Ever since science became a formal discipline some five centuries ago, academic research — a fundamental driver of innovation — has, on and off, seemed broken: Scientists have cranked out too many incremental advances, fallen behind on the best research in their field and produced unreplicable work.
- Axios' Kaveh Waddell writes: Now, some are again rethinking the process, hoping that artificial intelligence could be the long-sought highway to faster and more reliable scientific discovery.
Why it matters: The U.S. government spends billions on academic research each year — and companies toss in billions more. Yet science can appear to be treading water, turning out a similar scale of breakthroughs as when funding was lower and the number of researchers smaller.
One problem: A combination of factors — higher funding, faster computers and far more data — results in researchers spending much precious time sorting through a relentless avalanche of scholarship.
- They can't read everything that is out there or attend every conference. It’s easy to miss a solution that’s already borne fruit in another field, or even an adjacent sub-discipline.
- In order to connect the dots and come up with the best possible research path, they can only hope that they have read the right articles or heard the right public speaker.
- "We need automatic techniques to see what’s missing," said Hannaneh Hajishirzi, an AI expert at the University of Washington.
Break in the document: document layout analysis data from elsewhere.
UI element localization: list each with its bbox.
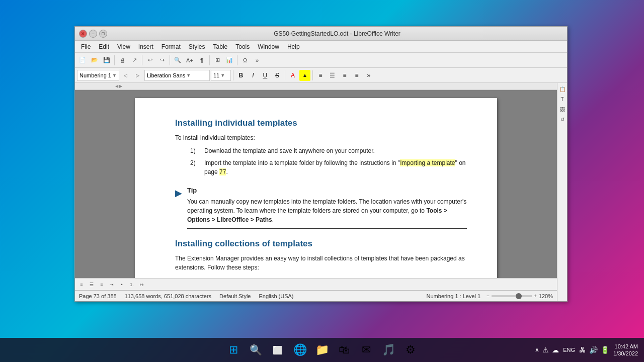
word-count: 113,658 words, 651,028 characters bbox=[125, 293, 211, 299]
export-btn[interactable]: ↗ bbox=[129, 55, 140, 66]
menu-insert[interactable]: Insert bbox=[134, 42, 157, 51]
search-btn[interactable]: 🔍 bbox=[172, 55, 183, 66]
indent-more[interactable]: ↦ bbox=[137, 280, 146, 289]
search-button[interactable]: 🔍 bbox=[246, 340, 266, 360]
list1: 1) Download the template and save it any… bbox=[190, 146, 467, 176]
para-marks-btn[interactable]: ¶ bbox=[196, 55, 207, 66]
undo-btn[interactable]: ↩ bbox=[144, 55, 155, 66]
zoom-in-icon[interactable]: + bbox=[534, 293, 537, 299]
bold-button[interactable]: B bbox=[235, 70, 247, 81]
open-btn[interactable]: 📂 bbox=[89, 55, 100, 66]
sidebar-text-icon[interactable]: T bbox=[558, 95, 567, 103]
sidebar-page-icon[interactable]: 📋 bbox=[558, 85, 567, 93]
more-format-btn[interactable]: » bbox=[363, 70, 374, 81]
align-center-button[interactable]: ☰ bbox=[327, 70, 338, 81]
date-display: 1/30/2022 bbox=[613, 350, 638, 357]
sep4 bbox=[209, 55, 210, 65]
save-btn[interactable]: 💾 bbox=[101, 55, 112, 66]
justify-button[interactable]: ≡ bbox=[351, 70, 362, 81]
page-count: Page 73 of 388 bbox=[79, 293, 117, 299]
redo-btn[interactable]: ↪ bbox=[156, 55, 168, 66]
highlight-button[interactable]: ▲ bbox=[299, 70, 310, 81]
sidebar-right: 📋 T 🖼 ↺ bbox=[557, 83, 567, 301]
special-char-btn[interactable]: Ω bbox=[239, 55, 251, 66]
indent-decrease-btn[interactable]: ◁ bbox=[120, 70, 131, 81]
menu-tools[interactable]: Tools bbox=[231, 42, 254, 51]
sidebar-refresh-icon[interactable]: ↺ bbox=[558, 115, 567, 123]
paragraph-style-select[interactable]: Numbering 1 ▼ bbox=[77, 70, 119, 81]
media-icon[interactable]: 🎵 bbox=[378, 340, 398, 360]
tip-text: You can manually copy new templates into… bbox=[187, 197, 467, 229]
explorer-icon[interactable]: 📁 bbox=[312, 340, 332, 360]
status-bar: Page 73 of 388 113,658 words, 651,028 ch… bbox=[75, 290, 557, 301]
font-size-select[interactable]: 11 ▼ bbox=[211, 70, 231, 81]
tip-title: Tip bbox=[187, 187, 467, 194]
window-controls: ✕ – □ bbox=[79, 30, 107, 38]
font-color-button[interactable]: A bbox=[287, 70, 298, 81]
maximize-button[interactable]: □ bbox=[99, 30, 107, 38]
network-icon[interactable]: 🖧 bbox=[579, 346, 586, 354]
size-dropdown-icon: ▼ bbox=[220, 73, 225, 78]
format-toolbar: Numbering 1 ▼ ◁ ▷ Liberation Sans ▼ 11 ▼… bbox=[75, 68, 567, 83]
warning-icon[interactable]: ⚠ bbox=[542, 346, 549, 354]
start-button[interactable]: ⊞ bbox=[223, 340, 244, 360]
volume-icon[interactable]: 🔊 bbox=[589, 346, 598, 354]
datetime-display[interactable]: 10:42 AM 1/30/2022 bbox=[613, 343, 638, 357]
indent-increase-btn[interactable]: ▷ bbox=[132, 70, 143, 81]
italic-button[interactable]: I bbox=[248, 70, 259, 81]
doc-style: Default Style bbox=[219, 293, 251, 299]
sep1 bbox=[114, 55, 115, 65]
minimize-button[interactable]: – bbox=[89, 30, 97, 38]
zoom-out-icon[interactable]: − bbox=[487, 293, 490, 299]
menu-table[interactable]: Table bbox=[209, 42, 232, 51]
language-indicator: ENG bbox=[563, 347, 575, 353]
zoom-control[interactable]: − + 120% bbox=[487, 293, 553, 299]
more-btn[interactable]: » bbox=[252, 55, 263, 66]
chart-btn[interactable]: 📊 bbox=[224, 55, 235, 66]
menu-help[interactable]: Help bbox=[283, 42, 304, 51]
align-right-button[interactable]: ≡ bbox=[339, 70, 350, 81]
underline-button[interactable]: U bbox=[260, 70, 271, 81]
menu-file[interactable]: File bbox=[77, 42, 95, 51]
menu-view[interactable]: View bbox=[113, 42, 134, 51]
font-size-inc-btn[interactable]: A+ bbox=[184, 55, 195, 66]
para-align-left[interactable]: ≡ bbox=[77, 280, 86, 289]
battery-icon[interactable]: 🔋 bbox=[601, 346, 609, 354]
list-bullet[interactable]: • bbox=[117, 280, 126, 289]
fmt-sep3 bbox=[312, 70, 313, 80]
close-button[interactable]: ✕ bbox=[79, 30, 87, 38]
list-number[interactable]: 1. bbox=[127, 280, 136, 289]
document-area[interactable]: Installing individual templates To insta… bbox=[75, 90, 557, 278]
menu-bar: File Edit View Insert Format Styles Tabl… bbox=[75, 41, 567, 53]
print-btn[interactable]: 🖨 bbox=[117, 55, 128, 66]
section1-heading: Installing individual templates bbox=[175, 118, 467, 128]
section2-heading: Installing collections of templates bbox=[175, 239, 467, 249]
edge-icon[interactable]: 🌐 bbox=[290, 340, 310, 360]
new-btn[interactable]: 📄 bbox=[77, 55, 88, 66]
main-content: ◀ ▶ Installing individual templates To i… bbox=[75, 83, 557, 301]
menu-window[interactable]: Window bbox=[254, 42, 283, 51]
list-item: 2) Import the template into a template f… bbox=[190, 158, 467, 176]
font-name-select[interactable]: Liberation Sans ▼ bbox=[144, 70, 210, 81]
sidebar-image-icon[interactable]: 🖼 bbox=[558, 105, 567, 113]
sep2 bbox=[142, 55, 142, 65]
section2-intro: The Extension Manager provides an easy w… bbox=[175, 254, 467, 272]
menu-edit[interactable]: Edit bbox=[95, 42, 113, 51]
menu-format[interactable]: Format bbox=[157, 42, 185, 51]
fmt-sep1 bbox=[233, 70, 233, 80]
settings-icon[interactable]: ⚙ bbox=[400, 340, 421, 360]
para-align-right[interactable]: ≡ bbox=[97, 280, 106, 289]
table-btn[interactable]: ⊞ bbox=[212, 55, 223, 66]
cloud-icon[interactable]: ☁ bbox=[552, 346, 559, 354]
menu-styles[interactable]: Styles bbox=[185, 42, 209, 51]
mail-icon[interactable]: ✉ bbox=[356, 340, 376, 360]
align-left-button[interactable]: ≡ bbox=[315, 70, 326, 81]
para-align-center[interactable]: ☰ bbox=[87, 280, 96, 289]
main-toolbar: 📄 📂 💾 🖨 ↗ ↩ ↪ 🔍 A+ ¶ ⊞ 📊 Ω » bbox=[75, 53, 567, 68]
store-icon[interactable]: 🛍 bbox=[334, 340, 354, 360]
strikethrough-button[interactable]: S bbox=[272, 70, 283, 81]
sep3 bbox=[170, 55, 170, 65]
taskview-button[interactable]: ⬜ bbox=[268, 340, 288, 360]
chevron-up-icon[interactable]: ∧ bbox=[535, 346, 539, 353]
para-indent[interactable]: ⇥ bbox=[107, 280, 116, 289]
Language is the core of the problem. Papers are ostensibly written for other scientists to read and understand, but the sheer volume of information means the scientists are in serious need of help.
The answer, some think, is simply to do a better job of sorting, cataloging and assessing papers as they are published.
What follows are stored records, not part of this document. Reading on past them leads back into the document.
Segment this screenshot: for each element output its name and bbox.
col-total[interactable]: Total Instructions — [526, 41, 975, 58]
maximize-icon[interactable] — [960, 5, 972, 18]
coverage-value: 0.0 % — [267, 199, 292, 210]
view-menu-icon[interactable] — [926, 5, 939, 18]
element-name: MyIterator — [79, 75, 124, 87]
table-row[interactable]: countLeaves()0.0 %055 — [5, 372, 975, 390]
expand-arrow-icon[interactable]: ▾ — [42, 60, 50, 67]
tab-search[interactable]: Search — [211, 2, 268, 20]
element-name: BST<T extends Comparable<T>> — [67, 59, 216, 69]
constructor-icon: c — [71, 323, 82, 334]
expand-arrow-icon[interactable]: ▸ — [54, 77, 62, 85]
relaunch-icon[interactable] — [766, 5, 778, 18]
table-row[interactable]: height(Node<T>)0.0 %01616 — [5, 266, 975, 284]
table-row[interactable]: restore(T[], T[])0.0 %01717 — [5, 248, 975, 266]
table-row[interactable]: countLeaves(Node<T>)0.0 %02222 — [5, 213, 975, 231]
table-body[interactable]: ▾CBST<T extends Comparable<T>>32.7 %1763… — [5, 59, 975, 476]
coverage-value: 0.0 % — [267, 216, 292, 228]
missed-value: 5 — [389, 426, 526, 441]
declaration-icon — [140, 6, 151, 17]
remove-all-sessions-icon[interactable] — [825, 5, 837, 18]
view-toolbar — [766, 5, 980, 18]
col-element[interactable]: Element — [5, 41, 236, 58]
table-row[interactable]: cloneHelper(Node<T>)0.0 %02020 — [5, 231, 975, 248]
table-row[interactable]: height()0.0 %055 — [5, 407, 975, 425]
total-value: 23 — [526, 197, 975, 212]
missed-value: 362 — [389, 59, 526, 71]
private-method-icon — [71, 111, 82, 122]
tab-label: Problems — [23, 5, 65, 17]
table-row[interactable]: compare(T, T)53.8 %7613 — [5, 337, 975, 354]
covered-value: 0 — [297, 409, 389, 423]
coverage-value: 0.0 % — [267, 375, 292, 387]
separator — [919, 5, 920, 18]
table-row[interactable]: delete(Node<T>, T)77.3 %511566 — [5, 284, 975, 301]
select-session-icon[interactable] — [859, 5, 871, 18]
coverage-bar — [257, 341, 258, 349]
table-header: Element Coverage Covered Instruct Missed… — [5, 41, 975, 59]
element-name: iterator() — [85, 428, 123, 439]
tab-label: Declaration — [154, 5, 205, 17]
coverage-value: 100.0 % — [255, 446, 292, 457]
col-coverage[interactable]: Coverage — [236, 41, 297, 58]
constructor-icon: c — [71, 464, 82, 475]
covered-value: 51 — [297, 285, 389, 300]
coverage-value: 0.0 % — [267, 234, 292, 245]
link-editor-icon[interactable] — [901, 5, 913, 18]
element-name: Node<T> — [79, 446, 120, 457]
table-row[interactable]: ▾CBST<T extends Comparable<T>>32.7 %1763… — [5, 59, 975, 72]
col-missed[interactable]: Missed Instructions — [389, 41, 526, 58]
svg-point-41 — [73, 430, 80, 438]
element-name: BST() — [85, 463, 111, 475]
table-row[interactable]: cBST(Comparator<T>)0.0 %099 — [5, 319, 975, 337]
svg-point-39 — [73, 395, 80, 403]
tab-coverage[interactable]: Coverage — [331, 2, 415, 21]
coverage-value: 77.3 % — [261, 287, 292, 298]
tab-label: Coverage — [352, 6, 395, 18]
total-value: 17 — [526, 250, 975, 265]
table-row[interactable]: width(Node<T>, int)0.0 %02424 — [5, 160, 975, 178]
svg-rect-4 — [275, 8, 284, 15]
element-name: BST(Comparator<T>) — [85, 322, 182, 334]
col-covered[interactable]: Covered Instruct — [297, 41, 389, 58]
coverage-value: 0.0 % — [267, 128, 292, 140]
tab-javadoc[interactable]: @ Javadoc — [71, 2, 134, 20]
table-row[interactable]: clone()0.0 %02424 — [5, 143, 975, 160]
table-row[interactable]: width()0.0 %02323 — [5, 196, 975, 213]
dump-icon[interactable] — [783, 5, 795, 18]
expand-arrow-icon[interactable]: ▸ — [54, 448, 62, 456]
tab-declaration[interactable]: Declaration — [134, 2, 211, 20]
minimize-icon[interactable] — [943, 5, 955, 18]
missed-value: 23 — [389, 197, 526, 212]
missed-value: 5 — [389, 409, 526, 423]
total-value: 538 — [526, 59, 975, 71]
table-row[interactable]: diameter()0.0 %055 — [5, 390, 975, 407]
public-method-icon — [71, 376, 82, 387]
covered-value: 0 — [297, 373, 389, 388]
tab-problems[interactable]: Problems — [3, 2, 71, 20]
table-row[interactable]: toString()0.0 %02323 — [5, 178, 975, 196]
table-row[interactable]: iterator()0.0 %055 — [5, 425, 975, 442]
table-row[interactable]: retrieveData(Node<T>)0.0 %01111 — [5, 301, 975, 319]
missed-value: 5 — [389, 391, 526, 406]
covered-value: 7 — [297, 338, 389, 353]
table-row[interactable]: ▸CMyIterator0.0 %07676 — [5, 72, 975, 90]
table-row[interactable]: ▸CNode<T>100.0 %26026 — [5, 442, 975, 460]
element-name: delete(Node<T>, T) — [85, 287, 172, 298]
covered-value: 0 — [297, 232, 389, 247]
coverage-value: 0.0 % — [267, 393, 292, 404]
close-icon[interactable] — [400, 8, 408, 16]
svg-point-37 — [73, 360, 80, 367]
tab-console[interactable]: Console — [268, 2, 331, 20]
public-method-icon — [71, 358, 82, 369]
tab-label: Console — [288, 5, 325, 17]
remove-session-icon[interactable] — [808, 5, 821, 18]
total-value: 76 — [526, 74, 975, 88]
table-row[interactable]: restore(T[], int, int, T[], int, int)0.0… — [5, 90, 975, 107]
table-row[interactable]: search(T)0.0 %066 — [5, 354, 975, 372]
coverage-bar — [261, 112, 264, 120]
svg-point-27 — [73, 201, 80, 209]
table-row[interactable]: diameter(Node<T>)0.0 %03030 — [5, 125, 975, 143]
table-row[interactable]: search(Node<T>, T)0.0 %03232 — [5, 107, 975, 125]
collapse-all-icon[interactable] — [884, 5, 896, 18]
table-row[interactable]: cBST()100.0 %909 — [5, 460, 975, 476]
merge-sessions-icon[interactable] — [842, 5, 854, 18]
- We’ve reported on efforts to monitor social media activity to boost the best papers — but the next step is to engage with the text itself.
- Several databases already link papers based on citations. Now, some are using natural language processing to extract actual meaning from research — a remarkably difficult task.
A first step is to automatically check facts and compare results against previous work.
- Scite, a new website that catalogs academic papers, uses machine learning to understand the context in which research is cited. For each paper, Scite lists other work that mentions it neutrally, supports it or contradicts its findings.
- Companies are also using language understanding in the laborious peer review process that precedes publication, reports Douglas Heaven for Nature.
This is the tip of the arrowhead.
- Scientists imagine a future where research results are fed into a unified database that is constantly being updated with the latest work.
- Rather than printing numbers in a table, results would go straight into this database — formatted for computers, not people, to read — and immediately be checked against other researchers’ findings.
"The model of referring to a text-based paper for the purpose of communicating experimental results will probably disappear."— Robert Murphy, professor of computational biology, Carnegie Mellon
But, but, but: This automated utopia is a long way off. Natural language processing is still hard for computers, and a system trained to understand papers in a particular field might fail when reading another field’s work.